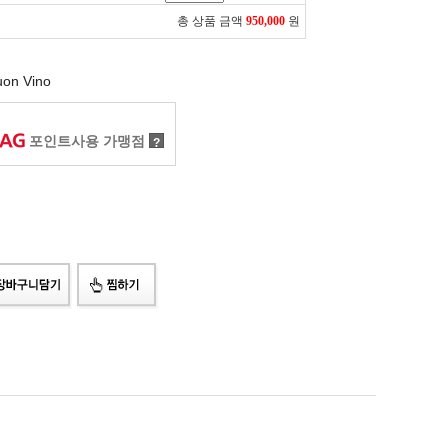
총 상품 금액
950,000
원
uon Vino
포인트사용 가맹점
?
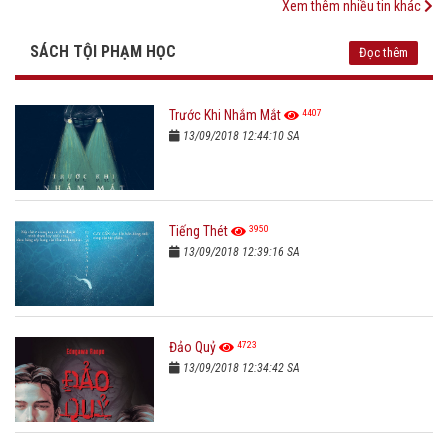
Xem thêm nhiều tin khác
SÁCH TỘI PHẠM HỌC
Đọc thêm
4407
Trước Khi Nhắm Mắt
13/09/2018 12:44:10 SA
3950
Tiếng Thét
13/09/2018 12:39:16 SA
4723
Đảo Quỷ
13/09/2018 12:34:42 SA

# # # # #

Retype each entry exactly as it appears, excluding any image.

SOLUTION TO THE PROBLEM:
총 상품 금액
950,000
원
uon Vino
포인트사용 가맹점
?
Xem thêm nhiều tin khác
SÁCH TỘI PHẠM HỌC
Đọc thêm
4407
Trước Khi Nhắm Mắt
13/09/2018 12:44:10 SA
3950
Tiếng Thét
13/09/2018 12:39:16 SA
4723
Đảo Quỷ
13/09/2018 12:34:42 SA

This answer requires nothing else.